Without sleep and without food, those of us at the Executive offices kept close to the telephone wire. We never left the job for a minute. The last message from the mysterious stranger came about one o'clock, the day following the election, when he 'phoned me that, "George Perkins is now at Republican headquarters and is telephoning Roosevelt and will soon leave to inform Roosevelt that, to use his own words, 'the jig is up,' and that Wilson is elected." Shortly after, from Republican headquarters came a bulletin saying: "George Perkins is on his way to confer with Mr. Roosevelt."

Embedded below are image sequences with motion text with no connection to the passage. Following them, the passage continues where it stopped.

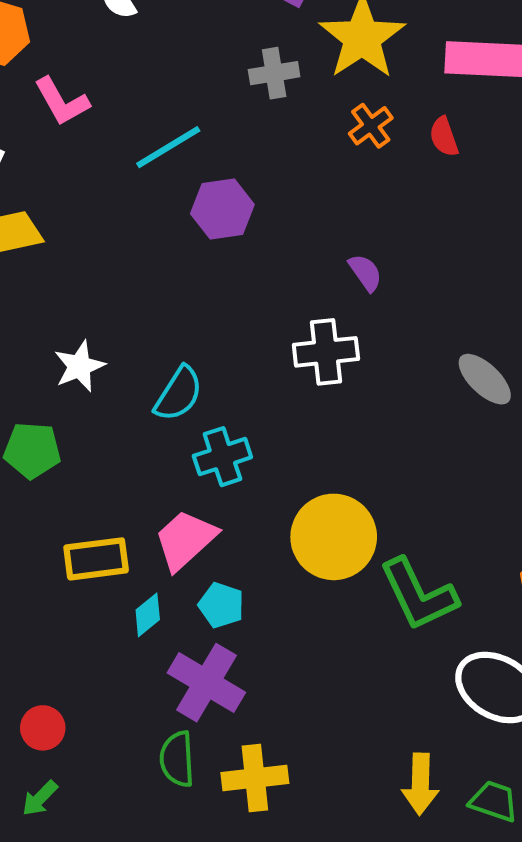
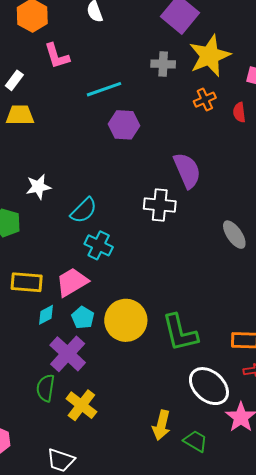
purple semicircle: (365, 273) -> (187, 170), size x1.8
cyan cross: (222, 457) -> (99, 245), turned 32
yellow circle: (334, 537) -> (126, 320), moved
yellow cross: (255, 778) -> (81, 405), turned 32

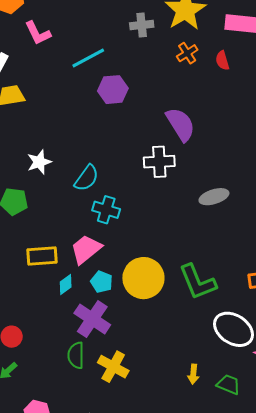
gray ellipse: (234, 235) -> (214, 197), moved, turned -64
yellow arrow: (161, 425) -> (193, 374), size x0.7

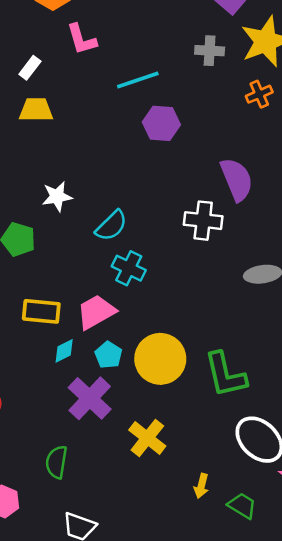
green semicircle: (76, 355) -> (56, 462), moved
yellow cross: (113, 367) -> (147, 438), moved

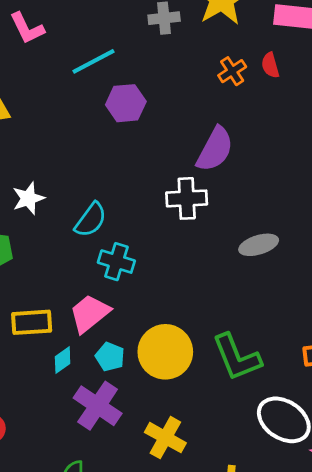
orange cross: (259, 94) -> (232, 71), moved
purple semicircle: (237, 179) -> (215, 149), turned 60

Some months after the election the mysterious stranger came to the White House offices, and without identifying himself, informed me that he was the individual who on the night of the election had kept me in touch with Republican headquarters, and then astounded me by telling me that in some mysterious way, which he did not disclose, he had succeeded in breaking in on the Republican National Committee wire and had listened in on every conversation that had passed between Willcox, Hughes, George Perkins, Harvey, and Theodore Roosevelt himself during the night of the election and the day following.

Mr. Wilson arose the morning after the election, confident that he had been defeated. He went about his tasks in the usual way. The first news that he received that there had been a turn in the tide came from his daughter, Margaret, who knocked on the door of the bathroom while the President was shaving and told him of the "Extra" of the New York Times, saying that the election was in doubt, with indications of a Wilson victory. The President thought that his daughter was playing a practical joke on him and told her to "tell that to the Marines," and went on about his shaving.

When the President and I discussed the visit of his daughter, Margaret, to notify him of his reëlection, he informed me that he was just beginning to enjoy the reaction of defeat when he was notified that the tide had turned in his favour. This will seem unusual, but those of us who were close to the man and who understood the trials and tribulations of the Presidency, knew that he was in fact for the first time in four years enjoying the freedom of private life.

Mr. Wilson's imperturbability on election night was like that of sturdy Grover Cleveland, though temperamentally the men were unlike. Mr. Cleveland used to tell his friends how in 1884 he had gone to bed early not knowing who was elected, and how he learned the news of his election next morning from his valet, after having first made inquiries about the state of the weather. In 1892 Mr. Cleveland, his wife, and two friends played a quiet game of cards while the returns were coming in. In reciting these reminiscences, the old warrior used to say that he never could understand the excitement of candidates on election nights. "The fight is all over then," he would say, "and it is merely a matter of counting the ballots." Mr. Wilson preserved the same calmness, which appeared almost like indifference. In 1912 he sat in the sitting room of his little cottage in Cleveland Lane in Princeton quietly reading from one of his favourite authors and occasionally joining in the conversation of Mrs. Wilson and a few neighbours who had dropped in. In a rear room there was a telegraphic ticker, an operator, and some newspaper boys who at intervals would take an especially interesting bulletin in to Mr. Wilson, who would glance at it casually, make some brief comment, and then return to his book. One of the guests of the evening who read in a newspaper next day a rather melodramatic and entirely imaginative account of the scene, said: "The only dramatic thing about the evening was that there was nothing dramatic."